16/10/2017 3664 visiteurs 7.3/10 (4 notes)

A u début du 16è siècle, l’Espagne de Charles Quint vogue plein ouest pour découvrir le Nouveau Monde, qui ne s’appelle pas encore l’Amérique. En 1520, Cortés vainc l’empire Aztèque à Tenochtitlan, future Mexico. Les enfants de l’empereur sont sacrifiés, à l’exception d’une petite fille. Dix-huit ans plus tard, celle-ci, Dona Isabel, est promise en mariage à Nuno de Guzman, brute ne rêvant que de sang et d'or. Dans le même temps, le Pape envoie un jeune moine, frère Marcos, avec le double dessein de convertir les Aztèques au christianisme et d’explorer les contrées au nord de la cité, encore inconnues. Celui-ci, disciple franciscain de Bartolomé de Las Casas, prône que les indiens ont une âme et que la conversion doit s’effectuer par l’adhésion, et non par la violence. Chacun suivra sa quête, vers l’or, la liberté ou les terres nouvelles.

Les auteurs de ce premier tome du Nouveau Monde (prévu en deux épisodes) sont néophytes en matière de bande dessinée. François Armanet et Jean Helpert (scénario) œuvrent respectivement dans le journalisme et l’animation ; Xavier Coyère (dessin) s’est surtout distingué dans l’illustration, la publicité et le story-board. Pour autant, L’Épée du conquistador montre une maîtrise totale du neuvième Art.

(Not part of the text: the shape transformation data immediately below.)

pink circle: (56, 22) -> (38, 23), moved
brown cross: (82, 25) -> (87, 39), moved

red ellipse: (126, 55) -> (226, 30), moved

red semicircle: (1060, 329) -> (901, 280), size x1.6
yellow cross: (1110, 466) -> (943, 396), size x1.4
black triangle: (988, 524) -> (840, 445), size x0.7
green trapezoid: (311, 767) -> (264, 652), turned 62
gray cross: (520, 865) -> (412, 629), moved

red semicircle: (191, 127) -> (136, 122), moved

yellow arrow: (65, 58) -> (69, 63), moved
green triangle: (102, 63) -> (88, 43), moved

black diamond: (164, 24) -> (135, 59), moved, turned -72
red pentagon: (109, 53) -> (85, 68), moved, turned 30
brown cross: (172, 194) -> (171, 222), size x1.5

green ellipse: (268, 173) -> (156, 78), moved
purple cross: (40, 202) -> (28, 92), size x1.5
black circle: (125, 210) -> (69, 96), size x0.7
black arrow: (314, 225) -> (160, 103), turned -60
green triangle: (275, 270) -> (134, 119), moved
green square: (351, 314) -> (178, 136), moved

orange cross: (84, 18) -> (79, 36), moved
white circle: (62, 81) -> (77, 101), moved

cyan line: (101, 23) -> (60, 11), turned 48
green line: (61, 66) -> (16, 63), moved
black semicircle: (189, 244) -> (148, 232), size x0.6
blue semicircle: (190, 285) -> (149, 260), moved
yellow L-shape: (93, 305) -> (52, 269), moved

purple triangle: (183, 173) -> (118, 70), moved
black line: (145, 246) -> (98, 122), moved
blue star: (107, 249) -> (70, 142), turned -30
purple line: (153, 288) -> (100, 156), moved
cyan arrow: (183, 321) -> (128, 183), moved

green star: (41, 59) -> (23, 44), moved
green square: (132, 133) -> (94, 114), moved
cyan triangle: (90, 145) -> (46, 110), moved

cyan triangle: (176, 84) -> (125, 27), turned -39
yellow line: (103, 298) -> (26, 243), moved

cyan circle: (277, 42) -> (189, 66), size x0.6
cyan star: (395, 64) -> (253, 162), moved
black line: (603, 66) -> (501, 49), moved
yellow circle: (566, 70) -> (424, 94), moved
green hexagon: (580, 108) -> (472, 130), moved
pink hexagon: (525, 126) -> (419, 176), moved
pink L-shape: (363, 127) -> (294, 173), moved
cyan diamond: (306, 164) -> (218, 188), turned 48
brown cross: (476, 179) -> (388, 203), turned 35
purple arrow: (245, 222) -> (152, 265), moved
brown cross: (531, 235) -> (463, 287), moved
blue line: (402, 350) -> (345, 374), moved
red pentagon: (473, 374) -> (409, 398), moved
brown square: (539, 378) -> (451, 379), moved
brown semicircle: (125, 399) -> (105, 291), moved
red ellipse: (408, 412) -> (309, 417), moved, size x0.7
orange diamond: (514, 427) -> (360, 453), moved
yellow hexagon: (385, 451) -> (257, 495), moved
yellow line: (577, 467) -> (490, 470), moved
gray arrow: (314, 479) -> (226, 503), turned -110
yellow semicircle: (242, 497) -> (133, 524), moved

À la croisée du récit historique et du western, Le Nouveau Monde est une aventure palpitante, construite avec rigueur, dont les ressorts reposent sur les désirs et les antagonismes des personnages. Il s’agit d’échapper à des noces promesses d’humiliations, de s’enrichir sans limite, de conquérir son libre arbitre ou de sauver sa peau. Guzman, le prédateur, ne renonce jamais, le jeune ecclésiastique n’est pas insensible à la téméraire Dona Isabel et Esteban, ancien esclave promu puis trahi, a toute une vie de souffrance à venger.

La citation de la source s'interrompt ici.